Because the pictures are not wanted, give back only the exact text of every entry below.

**Records for this task**
○ ○ ○

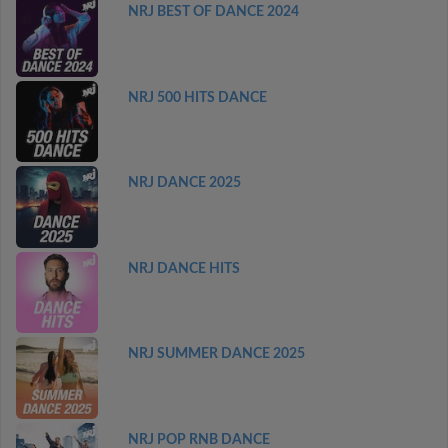
NRJ BEST OF DANCE 2024
NRJ 500 HITS DANCE
NRJ DANCE 2025
NRJ DANCE HITS
NRJ SUMMER DANCE 2025
NRJ POP RNB DANCE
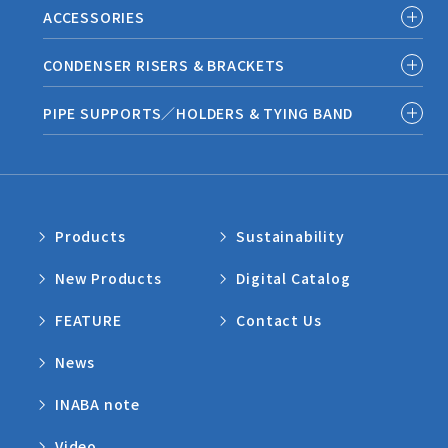
ACCESSORIES
CONDENSER RISERS & BRACKETS
PIPE SUPPORTS／HOLDERS & TYING BAND
Products
Sustainability
New Products
Digital Catalog
FEATURE
Contact Us
News
INABA note
Video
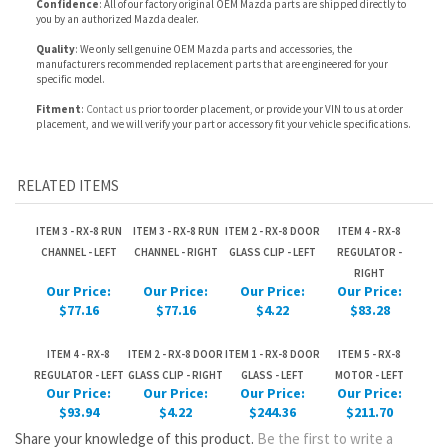
Fitment
:
Contact us
prior to order placement, or provide your VIN to us at order
placement, and we will verify your part or accessory fit your vehicle specifications.
RELATED ITEMS
ITEM 3 - RX-8 RUN
ITEM 3 - RX-8 RUN
ITEM 2 - RX-8 DOOR
ITEM 4 - RX-8
CHANNEL - LEFT
CHANNEL - RIGHT
GLASS CLIP - LEFT
REGULATOR -
RIGHT
Our Price:
Our Price:
Our Price:
Our Price:
$77.16
$77.16
$4.22
$83.28
ITEM 4 - RX-8
ITEM 2 - RX-8 DOOR
ITEM 1 - RX-8 DOOR
ITEM 5 - RX-8
REGULATOR - LEFT
GLASS CLIP - RIGHT
GLASS - LEFT
MOTOR - LEFT
Our Price:
Our Price:
Our Price:
Our Price:
$93.94
$4.22
$244.36
$211.70
Share your knowledge of this product.
Be the first to write a
review »
JOIN OUR MAILING LIST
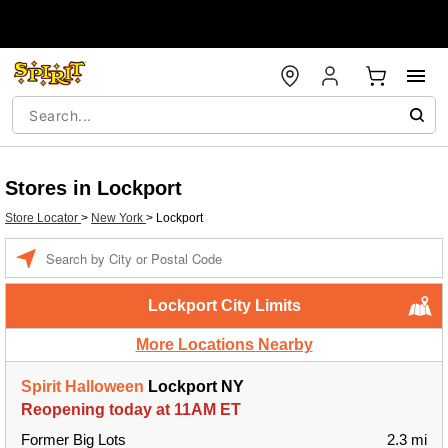
Stores in Lockport
Store Locator
>
New York
>
Lockport
Enter a location
Lockport City Limits
More Locations Nearby
Spirit Halloween
Lockport NY
Reopening today at 11AM ET
Former Big Lots
2.3 mi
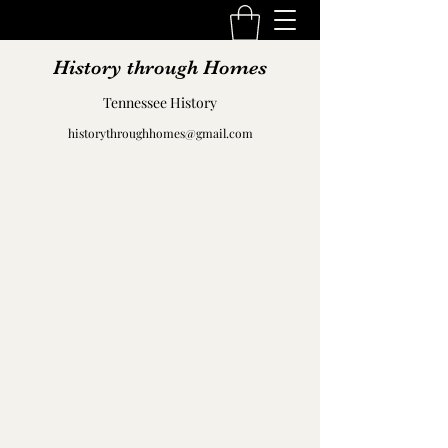
History through Homes
Tennessee History
historythroughhomes@gmail.com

○ ○ ○

**Task answer**
NRJ BEST OF DANCE 2024
NRJ 500 HITS DANCE
NRJ DANCE 2025
NRJ DANCE HITS
NRJ SUMMER DANCE 2025
NRJ POP RNB DANCE
ACCESSORIES
CONDENSER RISERS & BRACKETS
PIPE SUPPORTS／HOLDERS & TYING BAND
Products
Sustainability
New Products
Digital Catalog
FEATURE
Contact Us
News
INABA note
Video
Fitment
:
Contact us
prior to order placement, or provide your VIN to us at order
placement, and we will verify your part or accessory fit your vehicle specifications.
RELATED ITEMS
ITEM 3 - RX-8 RUN
ITEM 3 - RX-8 RUN
ITEM 2 - RX-8 DOOR
ITEM 4 - RX-8
CHANNEL - LEFT
CHANNEL - RIGHT
GLASS CLIP - LEFT
REGULATOR -
RIGHT
Our Price:
Our Price:
Our Price:
Our Price:
$77.16
$77.16
$4.22
$83.28
ITEM 4 - RX-8
ITEM 2 - RX-8 DOOR
ITEM 1 - RX-8 DOOR
ITEM 5 - RX-8
REGULATOR - LEFT
GLASS CLIP - RIGHT
GLASS - LEFT
MOTOR - LEFT
Our Price:
Our Price:
Our Price:
Our Price:
$93.94
$4.22
$244.36
$211.70
Share your knowledge of this product.
Be the first to write a
review »
JOIN OUR MAILING LIST
Stores in Lockport
Store Locator
>
New York
>
Lockport
Enter a location
Lockport City Limits
More Locations Nearby
Spirit Halloween
Lockport NY
Reopening today at 11AM ET
Former Big Lots
2.3 mi
History through Homes
Tennessee History
historythroughhomes@gmail.com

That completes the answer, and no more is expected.